First, Defendants fail to cite, and this Court has failed to find, any law requiring dismissal of common law claims for a plaintiff's failure to specify whether such claims arise under federal or state law. On the contrary, in cases where the plaintiff fails to specify whether the common law claim arises under federal or state law, courts in this Circuit have provided leave to amend to allow the plaintiff to cure the deficiency, or applied the federal common law to the claims. This Court will apply federal common law to assess whether the Government sufficiently states claims for payment by mistake and unjust enrichment.
See U.S. ex rel. St. Joseph's Hosp., Inc. v. United Dist., Inc., 918 F. Supp. 2d 1306, 1316 (S.D. Ga. 2013)
See U.S. ex rel. Dildine v. Pandya, 389 F. Supp. 3d 1214, 1222 (N.D. Ga. 2019); United States v. Adams, 371 F. Supp. 3d 1195, 1216 (2019).

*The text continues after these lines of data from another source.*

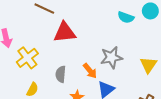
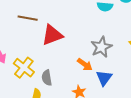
gray semicircle: (61, 74) -> (47, 78), moved

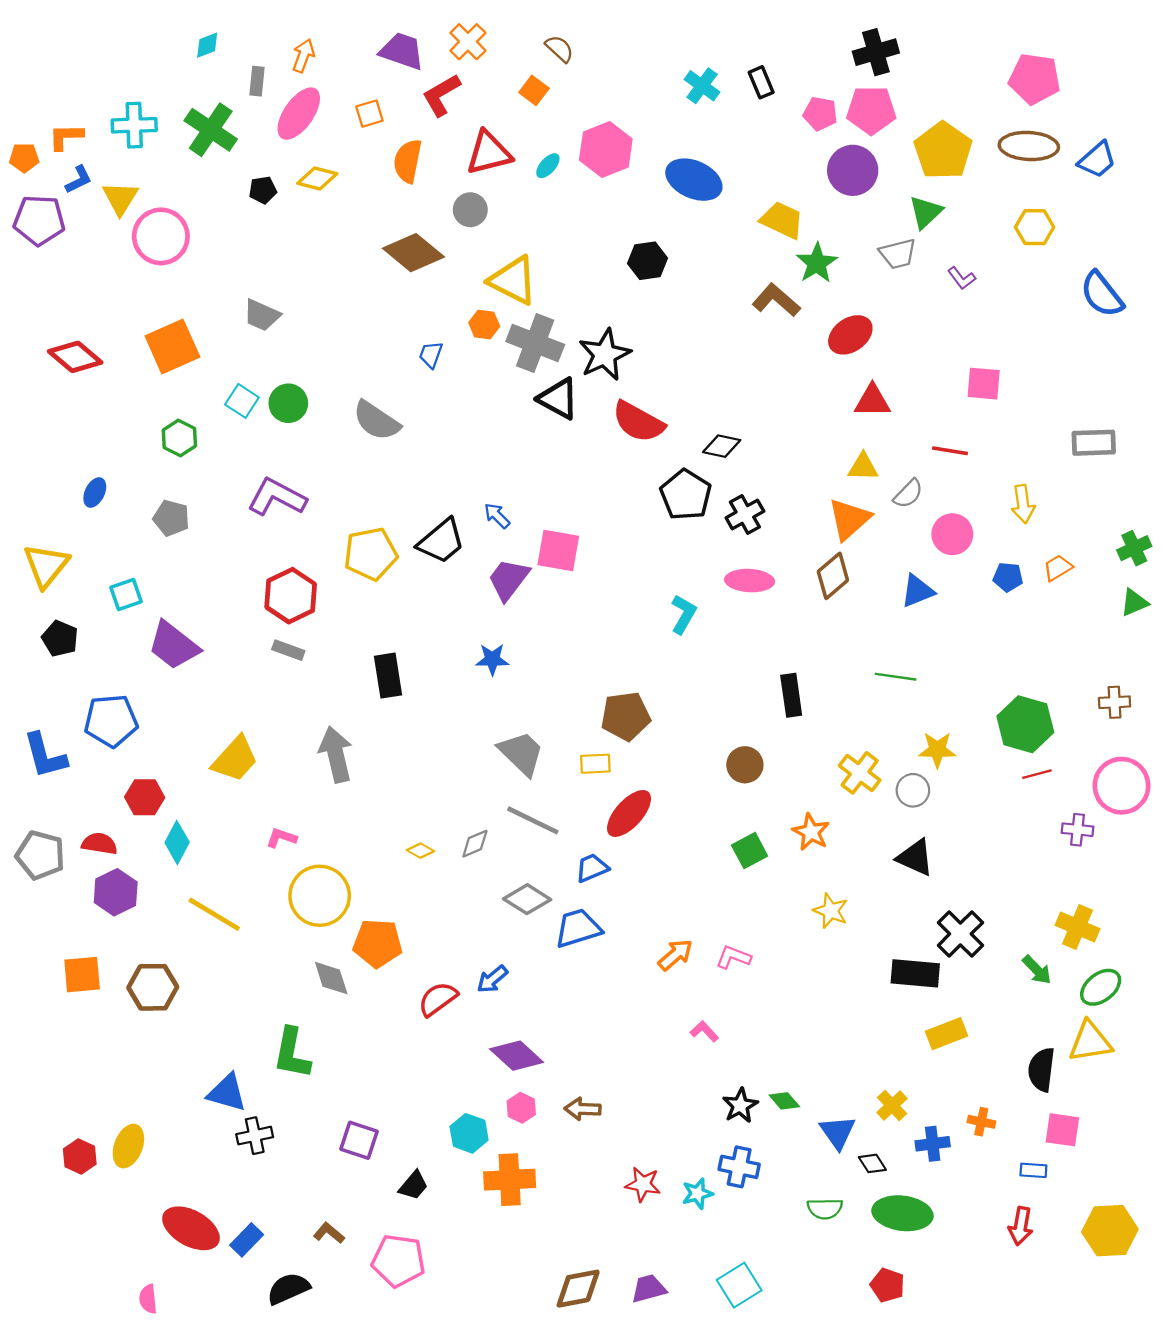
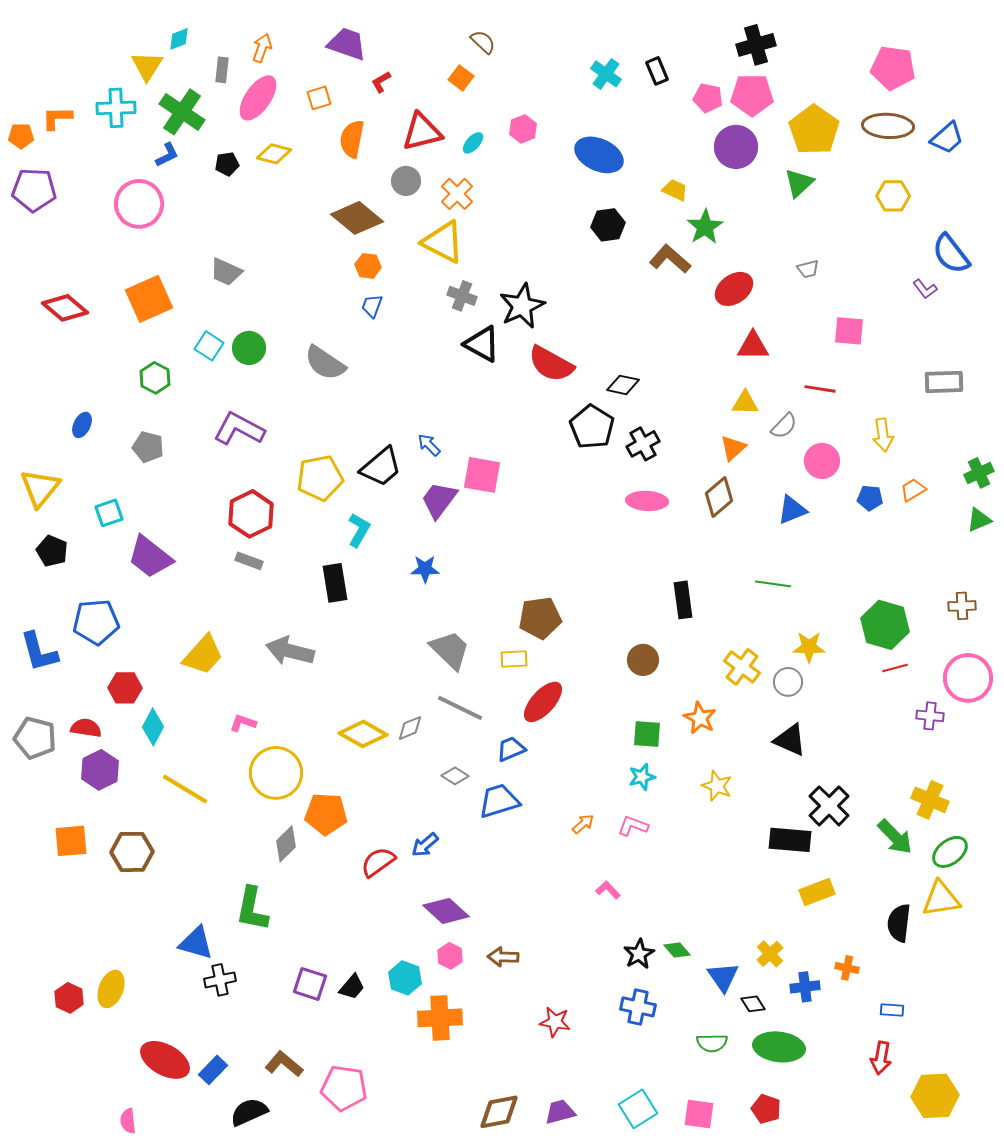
orange cross: (468, 42) -> (457, 194), moved
red L-shape: (441, 95) -> (381, 82), size x0.6
pink hexagon: (606, 149) -> (523, 129), size x0.6
blue L-shape: (79, 180) -> (167, 155), moved
yellow triangle: (120, 198) -> (147, 66), moved
yellow trapezoid: (782, 220) -> (675, 190), size x0.7
gray trapezoid: (898, 254) -> (808, 269), moved, size x0.7
black hexagon: (648, 261) -> (608, 225), moved
purple L-shape: (962, 278) -> (925, 289), moved
orange hexagon: (484, 324) -> (368, 266), moved
gray cross: (535, 343) -> (462, 296), size x0.6
orange triangle: (849, 519) -> (733, 448), size x0.7
cyan L-shape: (683, 614) -> (359, 530), moved
gray arrow: (336, 754) -> (290, 651), turned -63
yellow diamond: (420, 851) -> (363, 734), size x2.0
green square: (750, 851) -> (647, 734), turned 32
gray diamond: (527, 899) -> (455, 776), size x0.7
orange arrow: (675, 955) -> (583, 824), size x0.7
green arrow: (1037, 970) -> (895, 837), size x1.4
gray diamond: (331, 978) -> (286, 844), turned 63
pink square: (1062, 1130) -> (699, 1114), moved
black trapezoid: (413, 1185) -> (352, 987), moved
cyan star: (697, 1194) -> (642, 777), moved
yellow hexagon: (1110, 1231) -> (935, 1096), moved
brown L-shape: (329, 1233) -> (284, 1064), size x1.4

To state a claim for payment by mistake, the Government must show that "(1) payments were made; (2) under the belief that they were properly owed; (3) that belief being erroneously formed; and (4) the mistaken belief was material to the decision to pay." To state a claim for unjust enrichment, the Government must show "(1) [it] had a reasonable expectation of [re]payment; (2) [the defendant] should reasonably have been expected to [re]pay; [and] (3) society's reasonable expectations of person and property would be defeated by nonpayment." For the reasons stated above regarding the Government's sufficient allegations of falsity, knowledge, and materiality under the FCA, the alleged fraudulent circumstances under which Defendants allegedly received Medicare reimbursements adequately support the Government's claims for both payment by mistake and unjust enrichment.
United States ex rel. Dildine v. Pandya, 389 F. Supp. 3d 1214, 1222-23 (N.D. Ga. 2019) (quoting United States v. Adams, 371 F. Supp. 3d 1195, 1216 (N.D. Ga. 2019)).
Id.
CONCLUSION
Based on the foregoing, Defendants' Motion to Dismiss [Doc. 6] is DENIED.
SO ORDERED, this 11th day of August, 2020.